Simple PostGIS Reverse Geocoder

HOT

Given a geopoint, find the nearest city using PostGIS (reverse geocode).

Publish Docs Publish Test Package version Downloads Pre-Commit License


📖 Documentation: https://hotosm.github.io/pg-nearest-city/

🖥️ Source Code: https://github.com/hotosm/pg-nearest-city


Why do we need this?

This package was developed primarily as a basic reverse geocoder for use within web frameworks (APIs) that have an existing PostGIS connection to utilise.

Simple alternatives:

  • The reverse geocoding package in Python is probably the original and canonincal implementation using K-D tree.
  • However, it's a bit outdated now, with numerous unattended pull requests and uses an unfavourable multiprocessing-based approach.
  • It leaves a large memory footprint of approximately 260MB to load the K-D tree in memory (see benchmarks), which remains there: an unacceptable compromise for a web server for such a small amount of functionality.
  • This package is an excellent revamp of the package above, and possibly the best choice in many scenarios, particularly if PostGIS is not available.

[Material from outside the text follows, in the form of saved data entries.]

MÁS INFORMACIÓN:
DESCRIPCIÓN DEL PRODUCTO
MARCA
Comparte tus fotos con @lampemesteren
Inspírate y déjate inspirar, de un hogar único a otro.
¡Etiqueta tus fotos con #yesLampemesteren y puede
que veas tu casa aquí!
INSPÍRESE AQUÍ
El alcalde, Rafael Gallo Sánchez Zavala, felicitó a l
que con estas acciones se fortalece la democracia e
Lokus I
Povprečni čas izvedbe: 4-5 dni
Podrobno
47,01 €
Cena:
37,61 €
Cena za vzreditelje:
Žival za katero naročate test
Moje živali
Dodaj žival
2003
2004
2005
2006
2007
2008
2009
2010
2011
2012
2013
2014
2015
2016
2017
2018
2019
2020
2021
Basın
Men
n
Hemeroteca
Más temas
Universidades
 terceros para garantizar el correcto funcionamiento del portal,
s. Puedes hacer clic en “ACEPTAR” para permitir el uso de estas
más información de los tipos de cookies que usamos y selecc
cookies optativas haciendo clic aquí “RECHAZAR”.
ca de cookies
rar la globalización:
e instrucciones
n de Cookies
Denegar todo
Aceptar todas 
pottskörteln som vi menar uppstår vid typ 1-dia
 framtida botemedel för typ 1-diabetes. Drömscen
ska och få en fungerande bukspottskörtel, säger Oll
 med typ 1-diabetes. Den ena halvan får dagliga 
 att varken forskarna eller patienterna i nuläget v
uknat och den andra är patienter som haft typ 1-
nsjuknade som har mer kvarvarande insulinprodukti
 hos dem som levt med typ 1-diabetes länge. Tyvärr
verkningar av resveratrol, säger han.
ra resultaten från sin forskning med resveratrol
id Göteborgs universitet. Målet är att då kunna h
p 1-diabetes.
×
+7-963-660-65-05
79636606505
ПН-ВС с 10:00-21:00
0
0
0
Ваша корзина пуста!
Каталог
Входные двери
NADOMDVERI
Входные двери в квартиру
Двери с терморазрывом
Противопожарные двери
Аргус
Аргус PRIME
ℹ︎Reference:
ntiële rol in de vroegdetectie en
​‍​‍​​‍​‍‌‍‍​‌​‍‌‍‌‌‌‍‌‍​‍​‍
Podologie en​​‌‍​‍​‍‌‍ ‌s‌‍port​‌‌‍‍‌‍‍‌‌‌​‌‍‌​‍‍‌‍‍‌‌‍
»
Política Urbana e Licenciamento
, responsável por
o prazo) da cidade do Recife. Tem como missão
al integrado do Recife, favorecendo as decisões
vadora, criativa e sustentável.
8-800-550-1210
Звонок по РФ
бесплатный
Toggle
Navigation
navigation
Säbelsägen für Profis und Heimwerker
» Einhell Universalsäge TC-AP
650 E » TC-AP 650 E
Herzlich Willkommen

The pg-nearest-city approach:

  • Is approximately ~450x more performant (45ms --> 0.1ms).
  • Has a small ~8MB memory footprint, compared to ~260MB.
  • Depends on the selected baseline dataset and compression algorithm: GADM when compressed is ~25MB.
  • However it has a one-time initialisation penalty of approximately 30s-4m to load the data into the database (which could be handled at web server startup).
  • As with the memory footprint, this depends on the baseline dataset and compression algorithm selected.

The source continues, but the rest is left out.